The review, developed by the European Defence Agency, the EU External Action Service and the EU Military Staff, was presented to the bloc’s defence ministers on 20 November. It is a first attempt to take stock of the European defence landscape, and to find a way forward based on the needs and capabilities of individual countries.
According to the seven-page document, there are currently 55 opportunities for joint development across the various military domains, which could improve “the European capability landscape, provide operational benefits and support EU’s strategic autonomy.”
Seventeen focus on the land domain, 14 the air, 12 maritime, three cyberspace, four space and five address the ‘joint’ and ‘enabler’ domains. The review also highlighted 56 additional collaborative opportunities for research and technology.
In line with member states’ planning and interests, the report also identifies six ‘next-generation capabilities,’ where there is “good potential” for cooperation among member states.

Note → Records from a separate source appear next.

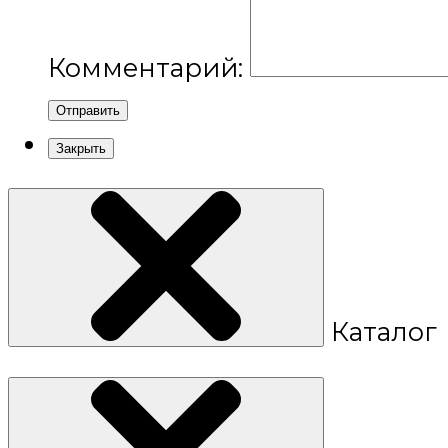
Комментарий:
Отправить
Закрыть
Каталог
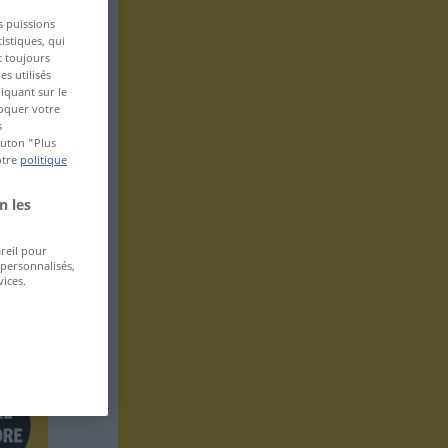
s puissions
istiques, qui
t toujours
s utilisés
iquant sur le
voquer votre
s
bouton "Plus
otre
politique
n les
areil pour
 personnalisés,
ices.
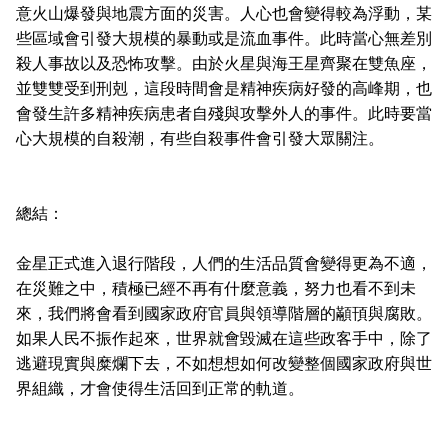
意火山爆發與地震方面的災害。人心也會變得較為浮動，某
些區域會引發大規模的暴動或是流血事件。此時當心無差別
殺人事故以及恐怖攻擊。由於火星與海王星齊聚在雙魚座，
並雙雙受到刑剋，這段時間會是精神疾病好發的高峰期，也
會發生許多精神疾病患者自殘與攻擊外人的事件。此時要當
心大規模的自殺潮，有些自殺事件會引發大眾關注。
總結：
金星正式進入退行階段，人們的生活品質會變得更為不適，
在災難之中，積極已經不再有什麼意義，努力也看不到未
來，我們將會看到國家政府官員與領導階層的顢頇與腐敗。
如果人民不振作起來，世界就會毀滅在這些政客手中，除了
逃避現實與糜爛下去，不如想想如何改變整個國家政府與世
界組織，才會使得生活回到正常的軌道。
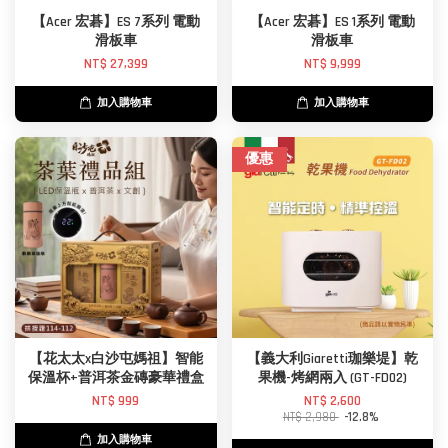
【Acer 宏碁】ES 7系列 電動
【Acer 宏碁】ES 1系列 電動
滑板車
滑板車
NT$ 27,399
NT$ 9,999
加入購物車
加入購物車
優惠
【花太太x白沙屯媽祖】智能
【義大利Giaretti珈樂堤】乾
保溫杯+普洱茶金磚豪華禮盒
果機-烤網兩入 (GT-FD02)
NT$ 999
NT$ 2,600
NT$ 2,980
-12.8%
加入購物車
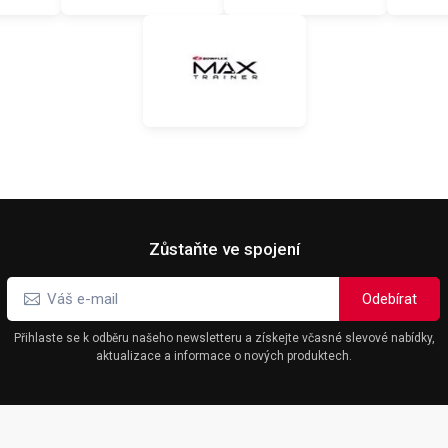
Zůstaňte ve spojení
Přihlaste se k odběru našeho newsletteru a získejte včasné slevové nabídky,
aktualizace a informace o nových produktech.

• A joint development and acquisition of a next-generation Main Battle Tank by 2030, and short-term upgrades, allowing a “30% reduction of types and variants [...] by the mid-2030s.” Eleven countries have so far expressed interest in this cooperation;
• The development of European Patrol Class Surface Ship and an EU-wide approach to modular naval platforms. Potential for cooperation lies in joint off-the-shelf procurement, common logistics for similar vessels, and common future functional requirements were found. Seven nations have expressed interest;
• Modernisation of soldier systems in the short term, through joint procurement of existing systems and a user group for Joint Virtual Training and Exercises using common IT tools and, by the mid-2020s, development of shared architectures for all subsystems using cutting-edge technology. Ten countries expressed an interest in this cooperation;
• Development of a European capability to counter unmanned aerial systems (UAS) to improve force protection, as well as contributing to establishing a European standard for Anti Access/Area Denial (A2/AD);
• Closer European collaboration in space; and
• More cooperation on military mobility programmes, “notably air and sea lift transportation, logistic facilities and increased resilience of related IT systems and processes under hybrid warfare conditions by the mid-2020s.”

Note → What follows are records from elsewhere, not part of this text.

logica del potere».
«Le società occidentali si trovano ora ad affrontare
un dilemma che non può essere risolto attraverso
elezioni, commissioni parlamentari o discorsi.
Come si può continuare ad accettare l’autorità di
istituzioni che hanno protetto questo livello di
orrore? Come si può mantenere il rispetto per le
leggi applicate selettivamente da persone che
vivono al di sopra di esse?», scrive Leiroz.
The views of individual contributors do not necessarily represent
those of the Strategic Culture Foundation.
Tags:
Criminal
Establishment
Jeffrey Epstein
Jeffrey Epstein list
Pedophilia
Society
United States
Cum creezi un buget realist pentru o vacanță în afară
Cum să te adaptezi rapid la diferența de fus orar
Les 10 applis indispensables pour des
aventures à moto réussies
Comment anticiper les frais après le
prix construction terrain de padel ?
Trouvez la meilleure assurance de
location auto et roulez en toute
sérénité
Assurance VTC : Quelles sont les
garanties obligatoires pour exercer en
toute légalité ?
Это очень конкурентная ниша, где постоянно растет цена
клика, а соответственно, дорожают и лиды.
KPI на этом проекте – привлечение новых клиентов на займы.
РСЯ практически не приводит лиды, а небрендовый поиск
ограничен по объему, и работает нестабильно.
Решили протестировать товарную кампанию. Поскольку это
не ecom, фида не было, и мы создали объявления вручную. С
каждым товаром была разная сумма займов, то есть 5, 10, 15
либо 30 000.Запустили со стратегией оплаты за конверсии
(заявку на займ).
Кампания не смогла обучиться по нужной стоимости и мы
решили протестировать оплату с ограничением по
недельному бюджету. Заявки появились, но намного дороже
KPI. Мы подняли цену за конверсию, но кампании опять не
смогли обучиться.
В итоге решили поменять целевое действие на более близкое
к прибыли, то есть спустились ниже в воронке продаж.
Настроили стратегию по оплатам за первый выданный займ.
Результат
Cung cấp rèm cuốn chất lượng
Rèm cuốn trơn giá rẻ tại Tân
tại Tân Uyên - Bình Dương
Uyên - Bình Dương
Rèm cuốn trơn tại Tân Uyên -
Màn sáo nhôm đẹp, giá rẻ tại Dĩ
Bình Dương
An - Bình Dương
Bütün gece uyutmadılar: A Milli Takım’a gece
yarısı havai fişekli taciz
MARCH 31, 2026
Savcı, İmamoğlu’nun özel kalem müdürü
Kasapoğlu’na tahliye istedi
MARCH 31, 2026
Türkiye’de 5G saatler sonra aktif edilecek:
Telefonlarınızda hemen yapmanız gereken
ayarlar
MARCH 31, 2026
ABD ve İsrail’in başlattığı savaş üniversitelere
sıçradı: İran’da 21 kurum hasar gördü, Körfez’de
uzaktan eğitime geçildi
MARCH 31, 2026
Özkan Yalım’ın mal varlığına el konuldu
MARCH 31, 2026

These suggestions must be seen as a way forward for EU defence, which to date has failed to resolve its major problems. Indeed, as the document highlights, EU defence “continues to be fragmented and lacks coherence in several aspects,” while participation in EU missions also appears to be very low, as personnel engaged represent 7% of all the operations.
The need for more tangible outcomes is also highlighted in the Permanent Structured Cooperation (PESCO) Strategic Review 2020, which was also presented to ministers. This highlights 26 projects which will become “fully operational” by 2025, including the European Secure Software-defined Radio (ESSOR) and military mobility.